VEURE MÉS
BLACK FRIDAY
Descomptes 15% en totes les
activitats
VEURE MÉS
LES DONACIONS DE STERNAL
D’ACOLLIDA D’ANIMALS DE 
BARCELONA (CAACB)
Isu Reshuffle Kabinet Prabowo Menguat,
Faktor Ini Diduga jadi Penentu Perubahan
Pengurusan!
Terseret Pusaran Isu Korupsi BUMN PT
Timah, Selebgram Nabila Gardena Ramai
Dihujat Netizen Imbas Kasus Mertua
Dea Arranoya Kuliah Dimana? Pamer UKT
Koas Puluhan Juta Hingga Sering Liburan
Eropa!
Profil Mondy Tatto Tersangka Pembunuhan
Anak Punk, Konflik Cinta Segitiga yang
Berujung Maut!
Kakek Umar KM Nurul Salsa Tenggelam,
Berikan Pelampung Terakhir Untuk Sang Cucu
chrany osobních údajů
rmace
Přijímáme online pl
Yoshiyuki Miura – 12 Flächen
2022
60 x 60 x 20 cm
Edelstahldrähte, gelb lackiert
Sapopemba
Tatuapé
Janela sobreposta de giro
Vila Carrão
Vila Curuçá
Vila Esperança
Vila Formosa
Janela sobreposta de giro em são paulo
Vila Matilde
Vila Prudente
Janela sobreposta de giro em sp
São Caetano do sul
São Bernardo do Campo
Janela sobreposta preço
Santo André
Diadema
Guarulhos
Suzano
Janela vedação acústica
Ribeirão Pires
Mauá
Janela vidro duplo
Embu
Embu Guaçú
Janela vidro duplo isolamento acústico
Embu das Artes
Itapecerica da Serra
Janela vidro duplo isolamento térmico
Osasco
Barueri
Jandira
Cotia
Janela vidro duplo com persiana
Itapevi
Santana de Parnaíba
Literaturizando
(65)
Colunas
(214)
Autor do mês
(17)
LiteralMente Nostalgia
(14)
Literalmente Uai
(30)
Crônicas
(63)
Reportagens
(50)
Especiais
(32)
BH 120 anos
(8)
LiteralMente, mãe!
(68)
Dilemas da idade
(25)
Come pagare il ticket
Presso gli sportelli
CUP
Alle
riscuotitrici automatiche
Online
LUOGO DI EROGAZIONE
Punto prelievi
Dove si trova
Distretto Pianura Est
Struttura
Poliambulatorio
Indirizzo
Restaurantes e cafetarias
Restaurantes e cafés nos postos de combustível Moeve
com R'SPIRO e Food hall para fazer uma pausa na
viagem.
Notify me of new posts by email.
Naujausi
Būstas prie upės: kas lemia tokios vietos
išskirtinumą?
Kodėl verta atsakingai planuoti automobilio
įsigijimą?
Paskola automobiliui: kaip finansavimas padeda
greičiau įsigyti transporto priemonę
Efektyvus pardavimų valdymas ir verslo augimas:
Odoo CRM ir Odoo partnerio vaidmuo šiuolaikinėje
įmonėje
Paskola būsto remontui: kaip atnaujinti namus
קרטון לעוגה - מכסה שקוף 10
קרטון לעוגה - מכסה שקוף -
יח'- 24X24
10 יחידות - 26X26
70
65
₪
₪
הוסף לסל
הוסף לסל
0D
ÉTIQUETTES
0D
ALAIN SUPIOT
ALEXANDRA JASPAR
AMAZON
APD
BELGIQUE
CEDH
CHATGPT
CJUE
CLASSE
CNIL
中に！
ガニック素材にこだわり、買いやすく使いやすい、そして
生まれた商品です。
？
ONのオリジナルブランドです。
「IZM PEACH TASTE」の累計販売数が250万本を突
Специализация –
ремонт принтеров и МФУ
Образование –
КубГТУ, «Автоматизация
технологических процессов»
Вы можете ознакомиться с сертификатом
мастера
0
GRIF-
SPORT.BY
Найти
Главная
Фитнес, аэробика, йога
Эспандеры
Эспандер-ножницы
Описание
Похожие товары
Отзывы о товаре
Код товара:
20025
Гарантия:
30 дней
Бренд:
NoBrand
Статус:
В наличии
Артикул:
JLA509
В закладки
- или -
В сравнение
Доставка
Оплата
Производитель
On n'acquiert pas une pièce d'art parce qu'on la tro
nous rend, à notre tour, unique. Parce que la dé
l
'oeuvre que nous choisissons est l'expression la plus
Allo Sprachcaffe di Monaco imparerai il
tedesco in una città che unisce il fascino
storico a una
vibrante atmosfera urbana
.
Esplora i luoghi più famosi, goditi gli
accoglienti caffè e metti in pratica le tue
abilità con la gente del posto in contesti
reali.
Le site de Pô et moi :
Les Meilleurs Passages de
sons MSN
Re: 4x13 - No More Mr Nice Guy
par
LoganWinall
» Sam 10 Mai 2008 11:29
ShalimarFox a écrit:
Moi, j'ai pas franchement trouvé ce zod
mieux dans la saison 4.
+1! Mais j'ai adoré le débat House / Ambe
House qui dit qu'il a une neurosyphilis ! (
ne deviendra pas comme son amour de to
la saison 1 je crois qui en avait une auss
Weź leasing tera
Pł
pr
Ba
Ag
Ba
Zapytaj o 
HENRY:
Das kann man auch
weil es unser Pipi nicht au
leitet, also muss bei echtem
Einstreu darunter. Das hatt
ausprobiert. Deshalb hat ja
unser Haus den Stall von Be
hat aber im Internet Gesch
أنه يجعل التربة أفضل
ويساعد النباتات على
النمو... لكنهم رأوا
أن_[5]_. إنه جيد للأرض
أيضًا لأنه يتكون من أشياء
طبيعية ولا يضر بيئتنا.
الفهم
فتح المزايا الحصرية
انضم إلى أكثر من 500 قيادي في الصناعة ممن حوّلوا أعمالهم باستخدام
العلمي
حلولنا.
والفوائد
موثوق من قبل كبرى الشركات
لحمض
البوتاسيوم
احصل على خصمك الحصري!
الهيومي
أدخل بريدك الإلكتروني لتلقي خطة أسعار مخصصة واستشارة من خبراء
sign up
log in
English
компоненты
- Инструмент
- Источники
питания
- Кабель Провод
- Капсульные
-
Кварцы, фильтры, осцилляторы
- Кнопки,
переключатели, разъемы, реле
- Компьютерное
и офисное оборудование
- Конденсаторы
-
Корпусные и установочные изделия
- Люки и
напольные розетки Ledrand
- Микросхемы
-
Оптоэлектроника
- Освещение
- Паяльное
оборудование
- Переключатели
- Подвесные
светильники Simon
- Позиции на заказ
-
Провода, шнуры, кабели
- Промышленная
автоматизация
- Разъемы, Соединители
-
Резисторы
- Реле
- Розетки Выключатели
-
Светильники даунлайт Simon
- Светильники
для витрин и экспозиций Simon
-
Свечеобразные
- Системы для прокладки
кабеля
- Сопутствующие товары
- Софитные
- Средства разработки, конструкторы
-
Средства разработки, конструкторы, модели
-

# # # # #

(Exercise directions): Transcribe every record above word for word.

(Task result):
VEURE MÉS
BLACK FRIDAY
Descomptes 15% en totes les
activitats
VEURE MÉS
LES DONACIONS DE STERNAL
D’ACOLLIDA D’ANIMALS DE 
BARCELONA (CAACB)
Isu Reshuffle Kabinet Prabowo Menguat,
Faktor Ini Diduga jadi Penentu Perubahan
Pengurusan!
Terseret Pusaran Isu Korupsi BUMN PT
Timah, Selebgram Nabila Gardena Ramai
Dihujat Netizen Imbas Kasus Mertua
Dea Arranoya Kuliah Dimana? Pamer UKT
Koas Puluhan Juta Hingga Sering Liburan
Eropa!
Profil Mondy Tatto Tersangka Pembunuhan
Anak Punk, Konflik Cinta Segitiga yang
Berujung Maut!
Kakek Umar KM Nurul Salsa Tenggelam,
Berikan Pelampung Terakhir Untuk Sang Cucu
chrany osobních údajů
rmace
Přijímáme online pl
Yoshiyuki Miura – 12 Flächen
2022
60 x 60 x 20 cm
Edelstahldrähte, gelb lackiert
Sapopemba
Tatuapé
Janela sobreposta de giro
Vila Carrão
Vila Curuçá
Vila Esperança
Vila Formosa
Janela sobreposta de giro em são paulo
Vila Matilde
Vila Prudente
Janela sobreposta de giro em sp
São Caetano do sul
São Bernardo do Campo
Janela sobreposta preço
Santo André
Diadema
Guarulhos
Suzano
Janela vedação acústica
Ribeirão Pires
Mauá
Janela vidro duplo
Embu
Embu Guaçú
Janela vidro duplo isolamento acústico
Embu das Artes
Itapecerica da Serra
Janela vidro duplo isolamento térmico
Osasco
Barueri
Jandira
Cotia
Janela vidro duplo com persiana
Itapevi
Santana de Parnaíba
Literaturizando
(65)
Colunas
(214)
Autor do mês
(17)
LiteralMente Nostalgia
(14)
Literalmente Uai
(30)
Crônicas
(63)
Reportagens
(50)
Especiais
(32)
BH 120 anos
(8)
LiteralMente, mãe!
(68)
Dilemas da idade
(25)
Come pagare il ticket
Presso gli sportelli
CUP
Alle
riscuotitrici automatiche
Online
LUOGO DI EROGAZIONE
Punto prelievi
Dove si trova
Distretto Pianura Est
Struttura
Poliambulatorio
Indirizzo
Restaurantes e cafetarias
Restaurantes e cafés nos postos de combustível Moeve
com R'SPIRO e Food hall para fazer uma pausa na
viagem.
Notify me of new posts by email.
Naujausi
Būstas prie upės: kas lemia tokios vietos
išskirtinumą?
Kodėl verta atsakingai planuoti automobilio
įsigijimą?
Paskola automobiliui: kaip finansavimas padeda
greičiau įsigyti transporto priemonę
Efektyvus pardavimų valdymas ir verslo augimas:
Odoo CRM ir Odoo partnerio vaidmuo šiuolaikinėje
įmonėje
Paskola būsto remontui: kaip atnaujinti namus
קרטון לעוגה - מכסה שקוף 10
קרטון לעוגה - מכסה שקוף -
יח'- 24X24
10 יחידות - 26X26
70
65
₪
₪
הוסף לסל
הוסף לסל
0D
ÉTIQUETTES
0D
ALAIN SUPIOT
ALEXANDRA JASPAR
AMAZON
APD
BELGIQUE
CEDH
CHATGPT
CJUE
CLASSE
CNIL
中に！
ガニック素材にこだわり、買いやすく使いやすい、そして
生まれた商品です。
？
ONのオリジナルブランドです。
「IZM PEACH TASTE」の累計販売数が250万本を突
Специализация –
ремонт принтеров и МФУ
Образование –
КубГТУ, «Автоматизация
технологических процессов»
Вы можете ознакомиться с сертификатом
мастера
0
GRIF-
SPORT.BY
Найти
Главная
Фитнес, аэробика, йога
Эспандеры
Эспандер-ножницы
Описание
Похожие товары
Отзывы о товаре
Код товара:
20025
Гарантия:
30 дней
Бренд:
NoBrand
Статус:
В наличии
Артикул:
JLA509
В закладки
- или -
В сравнение
Доставка
Оплата
Производитель
On n'acquiert pas une pièce d'art parce qu'on la tro
nous rend, à notre tour, unique. Parce que la dé
l
'oeuvre que nous choisissons est l'expression la plus
Allo Sprachcaffe di Monaco imparerai il
tedesco in una città che unisce il fascino
storico a una
vibrante atmosfera urbana
.
Esplora i luoghi più famosi, goditi gli
accoglienti caffè e metti in pratica le tue
abilità con la gente del posto in contesti
reali.
Le site de Pô et moi :
Les Meilleurs Passages de
sons MSN
Re: 4x13 - No More Mr Nice Guy
par
LoganWinall
» Sam 10 Mai 2008 11:29
ShalimarFox a écrit:
Moi, j'ai pas franchement trouvé ce zod
mieux dans la saison 4.
+1! Mais j'ai adoré le débat House / Ambe
House qui dit qu'il a une neurosyphilis ! (
ne deviendra pas comme son amour de to
la saison 1 je crois qui en avait une auss
Weź leasing tera
Pł
pr
Ba
Ag
Ba
Zapytaj o 
HENRY:
Das kann man auch
weil es unser Pipi nicht au
leitet, also muss bei echtem
Einstreu darunter. Das hatt
ausprobiert. Deshalb hat ja
unser Haus den Stall von Be
hat aber im Internet Gesch
أنه يجعل التربة أفضل
ويساعد النباتات على
النمو... لكنهم رأوا
أن_[5]_. إنه جيد للأرض
أيضًا لأنه يتكون من أشياء
طبيعية ولا يضر بيئتنا.
الفهم
فتح المزايا الحصرية
انضم إلى أكثر من 500 قيادي في الصناعة ممن حوّلوا أعمالهم باستخدام
العلمي
حلولنا.
والفوائد
موثوق من قبل كبرى الشركات
لحمض
البوتاسيوم
احصل على خصمك الحصري!
الهيومي
أدخل بريدك الإلكتروني لتلقي خطة أسعار مخصصة واستشارة من خبراء
sign up
log in
English
компоненты
- Инструмент
- Источники
питания
- Кабель Провод
- Капсульные
-
Кварцы, фильтры, осцилляторы
- Кнопки,
переключатели, разъемы, реле
- Компьютерное
и офисное оборудование
- Конденсаторы
-
Корпусные и установочные изделия
- Люки и
напольные розетки Ledrand
- Микросхемы
-
Оптоэлектроника
- Освещение
- Паяльное
оборудование
- Переключатели
- Подвесные
светильники Simon
- Позиции на заказ
-
Провода, шнуры, кабели
- Промышленная
автоматизация
- Разъемы, Соединители
-
Резисторы
- Реле
- Розетки Выключатели
-
Светильники даунлайт Simon
- Светильники
для витрин и экспозиций Simon
-
Свечеобразные
- Системы для прокладки
кабеля
- Сопутствующие товары
- Софитные
- Средства разработки, конструкторы
-
Средства разработки, конструкторы, модели
-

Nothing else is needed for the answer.